A empresa também otimizou sua malha aérea para transportes, com redução de cinco linhas e quatro trechos. Segundo a estatal, a medida gera uma economia de R$ 1 milhão por dia, “sem prejuízo à qualidade e à eficiência das operações”.
Os Correios também estão em tratativas com o NDB (Novo Banco de Desenvolvimento), conhecido como Banco do Brics, para obter um financiamento de R$ 3,8 bilhões para seu projeto de modernização. O recurso, a ser liberado ao longo de cinco anos, tende a ser um fôlego importante para a empresa neste momento.
Membros do governo de Luiz Inácio Lula da Silva (PT) também têm se engajado na discussão de alternativas para melhorar a situação de caixa dos Correios. No início do ano, a secretária de Coordenação e Governança das Empresas Estatais, Elisa Leonel, disse que a situação da empresa demandava atenção do Executivo.
O principal temor, no governo e na companhia, é que os Correios continuem perdendo receitas e caiam numa situação de dependência do Tesouro Nacional, quando a empresa precisa recorrer a recursos de seu controlador (no caso, a União) para arcar com despesas correntes (como pagamento de pessoal).

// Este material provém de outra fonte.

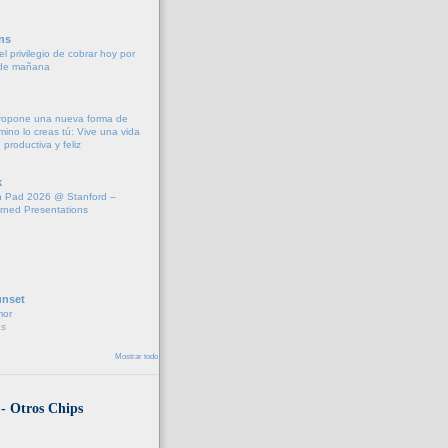
ns
l privilegio de cobrar hoy por
 de mañana
propone una nueva forma de
amino lo creas tú: Vive una vida
 productiva y feliz
k
 Pad 2026 @ Stanford –
rned Presentations
unset
mor
s
Mostrar todo
 - Otros Chips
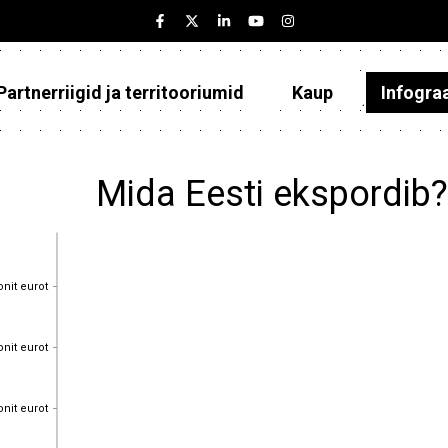
Partnerriigid ja territooriumid
Kaup
Infogra
Eesti
Partnerriigid ja territooriumid
Mida Eesti ekspordib
Kaup
Infograafikud
onit eurot
onit eurot
Selgitused
onit eurot
onit eurot
onit eurot
onit eurot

Neste caso, a empresa seria incorporada ao Orçamento Federal e passaria a conviver com limites de remuneração para empregados e também para realizar investimentos.
Hoje, os Correios são uma empresa independente, mas interlocutores reconhecem que é preciso agir para evitar o risco de uma situação mais adversa. A Telebras, por exemplo, se tornou dependente no passado e agora esbarra na falta de espaço no Orçamento para realizar investimentos.